Ayla notó que el hombre estaba sentado al lado de la mujer alta y rubia de la Segunda Caverna, y que existía entre ellos un gran parecido. Podría haber sido el anciano del hogar de la mujer, quizá el compañero de su abuela. Recordó que Jondalar le había contado que las Cavernas Séptima y Segunda estaban emparentadas y se encontraban en orillas opuestas del Pequeño Río de la Hierba y sus tierras llanas de aluvión, la corriente más pequeña que fluía en el Río de la Hierba. Lo recordaba bien porque mientras la Segunda Caverna era Hogar del Patriarca, la séptima era Roca de la Cabeza de Caballo, y Jondalar prometió llevarla allí de visita cuando regresaran en otoño para enseñarle el caballo de la roca.

–Podemos iniciar la ceremonia sin fuego y encenderlo cuando haya oscurecido por completo –propuso la Zelandoni de la Vigésimo novena Caverna. Era una mujer de aspecto agradable y sonrisa conciliadora, pero Ayla, con su capacidad para interpretar el lenguaje corporal, detectó una firmeza de carácter subyacente. Apenas la conocía.
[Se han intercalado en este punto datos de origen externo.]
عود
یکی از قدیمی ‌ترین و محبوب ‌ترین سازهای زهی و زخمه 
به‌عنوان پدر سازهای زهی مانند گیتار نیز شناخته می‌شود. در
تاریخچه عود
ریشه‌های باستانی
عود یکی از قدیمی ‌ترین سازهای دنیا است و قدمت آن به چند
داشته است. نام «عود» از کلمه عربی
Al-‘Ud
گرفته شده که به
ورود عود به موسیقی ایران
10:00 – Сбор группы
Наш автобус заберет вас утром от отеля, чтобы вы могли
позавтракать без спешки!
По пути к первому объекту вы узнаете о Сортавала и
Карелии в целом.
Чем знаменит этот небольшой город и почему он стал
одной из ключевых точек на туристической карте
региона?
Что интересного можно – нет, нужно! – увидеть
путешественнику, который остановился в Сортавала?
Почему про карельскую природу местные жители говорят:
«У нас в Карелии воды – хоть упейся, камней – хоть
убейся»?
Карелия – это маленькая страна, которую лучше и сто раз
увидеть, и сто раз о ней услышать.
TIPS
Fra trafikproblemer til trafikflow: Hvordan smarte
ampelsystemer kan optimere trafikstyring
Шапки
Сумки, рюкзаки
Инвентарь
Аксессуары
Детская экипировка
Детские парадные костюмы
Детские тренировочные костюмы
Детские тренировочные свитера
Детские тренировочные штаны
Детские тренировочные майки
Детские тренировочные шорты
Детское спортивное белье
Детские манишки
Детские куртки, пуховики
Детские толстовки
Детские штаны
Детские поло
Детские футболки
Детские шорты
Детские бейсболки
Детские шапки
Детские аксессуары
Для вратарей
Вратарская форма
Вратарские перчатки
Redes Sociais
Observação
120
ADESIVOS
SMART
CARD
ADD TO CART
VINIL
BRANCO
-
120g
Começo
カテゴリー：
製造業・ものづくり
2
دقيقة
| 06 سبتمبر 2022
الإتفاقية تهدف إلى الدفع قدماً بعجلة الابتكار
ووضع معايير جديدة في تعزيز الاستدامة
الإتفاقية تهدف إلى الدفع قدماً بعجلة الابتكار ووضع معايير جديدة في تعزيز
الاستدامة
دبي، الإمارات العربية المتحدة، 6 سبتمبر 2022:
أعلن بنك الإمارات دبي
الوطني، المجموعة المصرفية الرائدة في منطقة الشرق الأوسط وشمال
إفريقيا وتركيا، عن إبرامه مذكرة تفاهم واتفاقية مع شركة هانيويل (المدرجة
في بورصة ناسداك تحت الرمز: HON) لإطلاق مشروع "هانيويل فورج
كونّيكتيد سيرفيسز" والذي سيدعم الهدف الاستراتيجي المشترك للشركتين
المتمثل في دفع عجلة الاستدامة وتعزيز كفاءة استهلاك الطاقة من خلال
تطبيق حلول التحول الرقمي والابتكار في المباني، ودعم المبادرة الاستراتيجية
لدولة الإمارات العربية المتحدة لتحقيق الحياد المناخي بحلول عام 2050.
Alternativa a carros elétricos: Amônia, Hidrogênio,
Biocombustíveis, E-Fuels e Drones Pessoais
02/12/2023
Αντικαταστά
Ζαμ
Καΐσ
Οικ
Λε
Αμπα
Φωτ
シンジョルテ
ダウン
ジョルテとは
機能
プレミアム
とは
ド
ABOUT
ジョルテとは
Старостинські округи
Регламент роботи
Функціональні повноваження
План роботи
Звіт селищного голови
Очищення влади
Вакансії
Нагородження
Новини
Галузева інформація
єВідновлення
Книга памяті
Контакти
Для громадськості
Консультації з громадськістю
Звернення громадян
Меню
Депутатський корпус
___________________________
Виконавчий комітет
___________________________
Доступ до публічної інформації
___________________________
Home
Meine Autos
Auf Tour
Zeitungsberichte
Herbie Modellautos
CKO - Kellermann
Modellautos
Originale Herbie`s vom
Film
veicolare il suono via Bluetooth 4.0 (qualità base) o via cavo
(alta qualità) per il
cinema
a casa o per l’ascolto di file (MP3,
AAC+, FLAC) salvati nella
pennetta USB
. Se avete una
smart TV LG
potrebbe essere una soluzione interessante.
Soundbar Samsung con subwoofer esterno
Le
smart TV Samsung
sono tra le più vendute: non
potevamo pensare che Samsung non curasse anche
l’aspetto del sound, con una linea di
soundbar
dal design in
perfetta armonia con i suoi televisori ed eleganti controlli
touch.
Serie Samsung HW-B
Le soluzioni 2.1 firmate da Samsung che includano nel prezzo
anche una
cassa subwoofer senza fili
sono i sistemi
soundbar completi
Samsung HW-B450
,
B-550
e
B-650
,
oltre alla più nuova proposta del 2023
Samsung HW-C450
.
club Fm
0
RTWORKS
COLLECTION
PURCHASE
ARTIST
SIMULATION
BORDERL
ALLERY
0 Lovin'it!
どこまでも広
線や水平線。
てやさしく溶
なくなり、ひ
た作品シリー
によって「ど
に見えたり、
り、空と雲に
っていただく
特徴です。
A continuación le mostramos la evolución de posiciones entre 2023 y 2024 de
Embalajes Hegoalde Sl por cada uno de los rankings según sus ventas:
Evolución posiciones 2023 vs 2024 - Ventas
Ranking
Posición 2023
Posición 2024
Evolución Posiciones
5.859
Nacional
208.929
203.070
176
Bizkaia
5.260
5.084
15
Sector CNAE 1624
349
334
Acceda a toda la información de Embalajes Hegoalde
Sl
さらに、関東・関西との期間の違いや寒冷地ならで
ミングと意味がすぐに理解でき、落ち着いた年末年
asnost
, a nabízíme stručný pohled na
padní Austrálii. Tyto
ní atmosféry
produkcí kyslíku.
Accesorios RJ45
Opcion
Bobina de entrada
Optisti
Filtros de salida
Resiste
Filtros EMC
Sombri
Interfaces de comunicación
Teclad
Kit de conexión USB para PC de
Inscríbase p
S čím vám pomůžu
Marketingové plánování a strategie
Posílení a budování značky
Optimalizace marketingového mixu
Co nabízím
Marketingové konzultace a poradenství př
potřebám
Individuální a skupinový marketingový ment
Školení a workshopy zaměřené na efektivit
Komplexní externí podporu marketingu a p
Era la mujer que, según había oído contar, mantenía unidas las Tres Rocas de la Vigésimo novena Caverna.

–Pero la gente se extrañará si no hay fuego ceremonial desde el principio, Zelandoni de la Vigésimo novena –objetó el Zelandoni de la Tercera–. Quizá sería mejor retrasar el comienzo hasta que sea de noche.

–¿Hay alguna otra cosa que pueda hacerse antes? Algunos empiezan a reunirse muy temprano. Se impacientarán si nos retrasamos demasiado –añadió otra Zelandoni. Era una mujer de mediana edad, casi tan corpulenta como la Primera, pero mucho más baja de estatura. Mientras que la Zelandoni de la Novena Caverna, con su altura y su peso, tenía una presencia imponente, esta otra mujer resultaba cálida y maternal.

–Podrían contarse historias, Zelandoni de la Heredad Oeste –sugirió un hombre joven sentado junto a ella–. Los fabuladores están aquí.

–Las historias podrían restar seriedad a la ceremonia, Zelandoni de la Heredad Norte –dijo la donier de la Vigésimo novena.

–Sí, tienes razón, Zelandoni de Tres Rocas –se apresuró a responder el joven. Se le notaba muy deferente hacia la Zelandoni principal de la Vigésimo novena caverna.

Ayla advirtió que los cuatro zelandonia de la Vigésimo novena se llamaban mutuamente por el nombre de sus respectivos emplazamientos, y no con palabras de contar. Era lógico, ya que, en definitiva, todos eran zelandonia de la Vigésimo novena Caverna. Una situación muy confusa, pensó, pero aparentemente la tenían bien resuelta.